Assigned task:
Leaving out the images, repeat all the lines below exactly.

Entries provided:
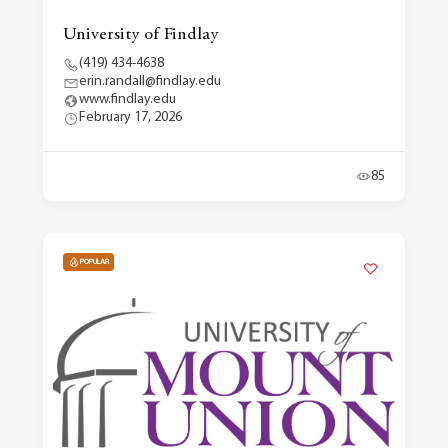
University of Findlay
(419) 434-4638
erin.randall@findlay.edu
www.findlay.edu
February 17, 2026
85
POPULAR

Result of this exercise:
University of Findlay
(419) 434-4638
erin.randall@findlay.edu
www.findlay.edu
February 17, 2026
85
POPULAR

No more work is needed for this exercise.